Their in-action has squandered the opportunity given them by the people. In turn the people are let down because it appears that the growing authoritarianism of the Rajapaksa period has been replaced by big ticket corruption. For all their talk of good governance, accountability responsibility and a level playing field for all, in actual fact delivery has been thin on the ground.
The people had several expectations: an end to the growing authoritarianism, tackle the lack of freedom, a flourishing economy and justice. On several fronts the government has failed because there has been a distinct difference between what the people wanted and what the government has delivered.:”
In terms of the economy this government has overseen a period in which the handbrake appears to have been pulled however unintentionally that came about. A frequent mantra has been that ‘nothing is happening’ in terms of economic growth.
In terms of the balance of power between the Presidency and the Parliament the 19th Amendment has trimmed the powers of the presidency which in itself was a concern the people had during the Rajapaksa years. However as the late Hemantha Warnakulasuriya put it, in practise the Presidential powers has been so trimmed that the presidency can be comparable to an eunuch.

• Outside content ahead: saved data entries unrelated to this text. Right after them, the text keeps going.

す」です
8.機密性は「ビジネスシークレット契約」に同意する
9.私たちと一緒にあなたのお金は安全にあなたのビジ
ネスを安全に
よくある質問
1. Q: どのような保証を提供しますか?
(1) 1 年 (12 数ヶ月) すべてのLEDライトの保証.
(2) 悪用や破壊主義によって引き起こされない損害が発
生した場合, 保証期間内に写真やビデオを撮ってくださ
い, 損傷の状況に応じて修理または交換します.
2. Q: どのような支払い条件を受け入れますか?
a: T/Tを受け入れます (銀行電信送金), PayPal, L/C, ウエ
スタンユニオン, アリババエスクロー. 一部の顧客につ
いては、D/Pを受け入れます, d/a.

A little but not quite enough or acceptable has been accomplished about occupied lands and more than 100,000 families are still waiting for at least a half decent home. This most basic right – housing – has been overlooked by politicians. The Rs 165 million apartment seems light years away in comparison to the housing problem of the former conflict areas. It seems a huge pity that Ministers like Saith Premadasa have been estopped from carrying out their progressive work in terms of housing with the current political crisis.

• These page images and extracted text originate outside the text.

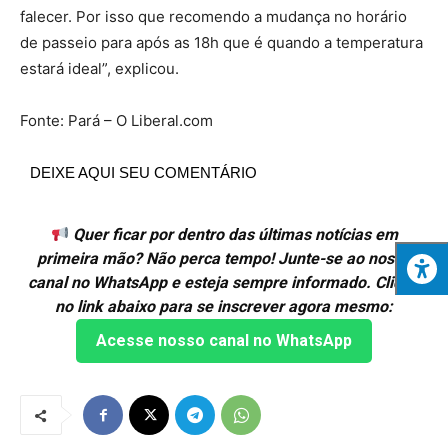
falecer. Por isso que recomendo a mudança no horário
de passeio para após as 18h que é quando a temperatura
estará ideal”, explicou.
Fonte: Pará – O Liberal.com
DEIXE AQUI SEU COMENTÁRIO
Quer ficar por dentro das últimas notícias em
primeira mão? Não perca tempo! Junte-se ao nosso
canal no WhatsApp e esteja sempre informado. Clique
no link abaixo para se inscrever agora mesmo:
Acesse nosso canal no WhatsApp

Interference is at such a high level that nothing gets done at lower levels because Ministers insist and the underlings oblige. Precisely what the rogue Governor Mahendran did. At COPE proceedings he pointed out that what he did was to follow the instructions of the Prime Minister. Yet the Commission of Inquiry, merely noted that the Prime Minister had not asked Mahendran to break the rules. We believe they are missing the woods for the trees: the culture in Sri Lanka is that when the boss insists on anything the underling will oblige. They make reference to Hitler but we believe the shoe is on the wrong foot.
Conflict of interest has become as common as rice and curry in Sri Lanka. The pumping and dumping timeline of the previous administration has been replaced by a shocking impunity coupled with a phenomenal rise in political patronage in which scenario the UNP and friends of their leader have enjoyed whirlwind benefits across the commercial sector. President Sirisena perhaps unwittingly shifted the focus temporarily, with his unfair reference to Butterflies but the people understood his intent: to highlight the fact that lackeys and cronies close to the sacked Premier were mishandling the economy and worse, perhaps lining their collective pockets.

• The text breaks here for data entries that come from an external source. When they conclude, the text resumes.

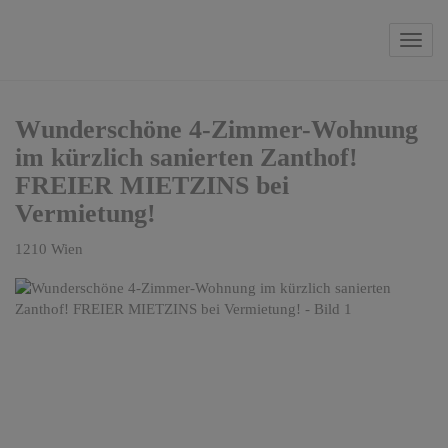
Navi
Wunderschöne 4-Zimmer-Wohnung
im kürzlich sanierten Zanthof!
FREIER MIETZINS bei
Vermietung!
1210 Wien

The third man, the now Gazetted Prime Minister has shown fatal signs of returning to the status quo that prevailed when he was President. A careful examination of the people surrounding the Gazetted PM will reveal a whole bunch of non-desirables close to him. A case in point is the apparent closeness and perhaps more worryingly of reliance, on persons such as Nalaka Godahewa. The former SEC supremo, has a case against him pending. What is his speciality that Mahinda Rajapaksa who was voted out amidst an avalanche of corruption claims, sees in Godahewa that he has felt it prudent or necessary to propose to engage the services of Godahewa as Private Secretary to the Minister of Finance? We fervently hope that is one appointment that will not go ahead. If Godahewa wishes to serve the people he might as well contest a parliamentary election and come in through the front door for all to see but not understand why.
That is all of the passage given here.